This story has everything I want in a novel, and when I got a go-to-bed-and-die flu virus, I curled up in bed and spent my waking time there reading it. I’ll tell you from experience that it’s good for what ails you. The plot is deftly managed, and that is no small feat given its complexity. The pacing never flags and no balls are dropped (except possibly Russell’s.) The dialogue sizzles. But the thing that turns a good novel to a great one is Poeppel’s insight into the human condition. Her level of perception is what makes the characters shine, and it’s also what makes the entire book drop-dead funny. Lastly, Amy Poeppel is one of a very few authors that can write a feel-good story that never insults the reader’s intelligence.

Admit it. You need this book! Happily, it will be available to the public January 31, 2023, and you can pre-order it now. Highly recommended.

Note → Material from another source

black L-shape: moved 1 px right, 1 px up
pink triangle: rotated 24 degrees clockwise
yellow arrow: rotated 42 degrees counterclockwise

Everyone in My Family has Killed Someone, by Benjamin Stephenson****

When life gets you down, it’s time to kick back and relax with a nice little book about multiple murders. Benjamin Stevenson’s nifty little mystery is just the ticket. This book is for sale now.

My thanks go to Net Galley and Random House for the review copy.

Once in a while, a novelist will disarm his audience by speaking to them directly; this is known as breaking the fourth wall. Stevenson doesn’t just chip a corner of plaster; he comes in with a wrecking ball, because that’s just the kind of writer he is. The product is as funny as the title. Each chapter is devoted to a family member, and some of them get more than one.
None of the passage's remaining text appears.